História monótona: em 1989, a
Rede Globo interfere no processo eleitoral manipulando a cobertura do último
debate entre os candidatos; o presidente da FIESP (sempre ela!) anuncia que
milhares de empresários brasileiros estavam se preparando para abandonar o país
“se o metalúrgico for eleito”. A liderança de Lula nas pesquisas de intenção de
votos, em 1994, justificou uma emenda constitucional reduzindo de cinco para
quatro anos o mandato presidencial. Inesperadamente eleito FHC, o Congresso
aprova nova emenda, desta feita para permitir a reeleição.
Hoje, a ameaça é, uma vez
mais, a eventual eleição do sapo barbudo. Daí os processos que se acumulam
contra o ex-presidente, com o único e claro objetivo de tirá-lo da disputa. Sem
o metalúrgico no páreo, a Casa Grande conta ganhar as eleições.
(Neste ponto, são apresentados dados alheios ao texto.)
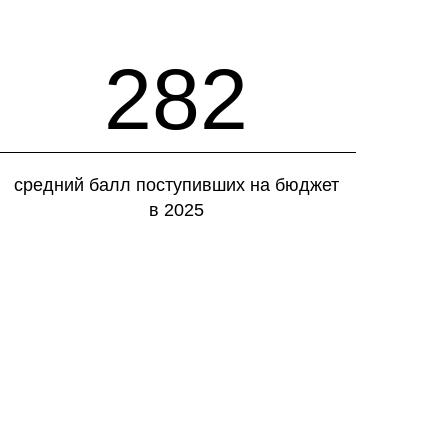
282
средний балл поступивших на бюджет
в 2025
Mas o seguro morreu de velho.
Como precaução, tenta implantar o rejeitado Parlamentarismo, no qual o
Presidente da República manda tanto quanto a Rainha Elizabeth. Nesse caso,
tanto faz Lula ou Bolsonaro, pois o controle ficará sempre com o Congresso,
que, na próxima legislatura, mercê das regras eleitorais em discussão, será,
certamente, mais corrupto e mais ilegítimo.
No Parlamentarismo, a classe
dominante, a mesma gente que vem mandando e desmandando desde a Colônia, não
corre risco, pois, se em eleição direta jamais emplacará em 2018 um filho seu
na Presidência, em eleição indireta jamais será eleito um Lula.
Esse é o preço que nos cobra
a versão trágica da História recorrente.
STF
O grave não é nem a
‘disenteria verbal’, nem a ‘decrepitude moral’ (palavras de Janot) do ainda
ministro Gilmar Mendes, mas a omissão cúmplice do STF e do CNJ ante seu
comportamento, seu falar e seu agir.